**Entries supplied**

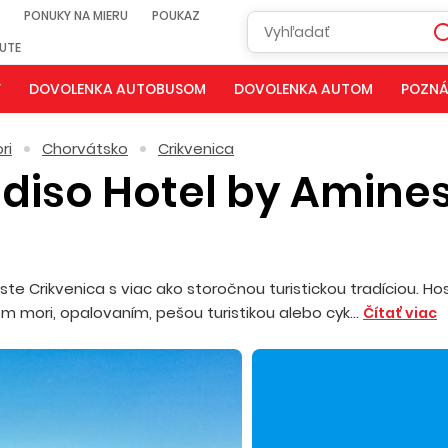
PONUKY NA MIERU
POUKAZ
NUTE
Y
DOVOLENKA AUTOBUSOM
DOVOLENKA AUTOM
POZNÁ
ri
Chorvátsko
Crikvenica
diso Hotel by Amine
te Crikvenica s viac ako storočnou turistickou tradíciou. Ho
m mori, opalovaním, pešou turistikou alebo cyk...
Čítať viac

**Work required**
Reproduce, word for word, every line starting at the line that contains "m mori, opalovaním, pešou" and ending with the final line of the entries.

**Result for this task**
m mori, opalovaním, pešou turistikou alebo cyk...
Čítať viac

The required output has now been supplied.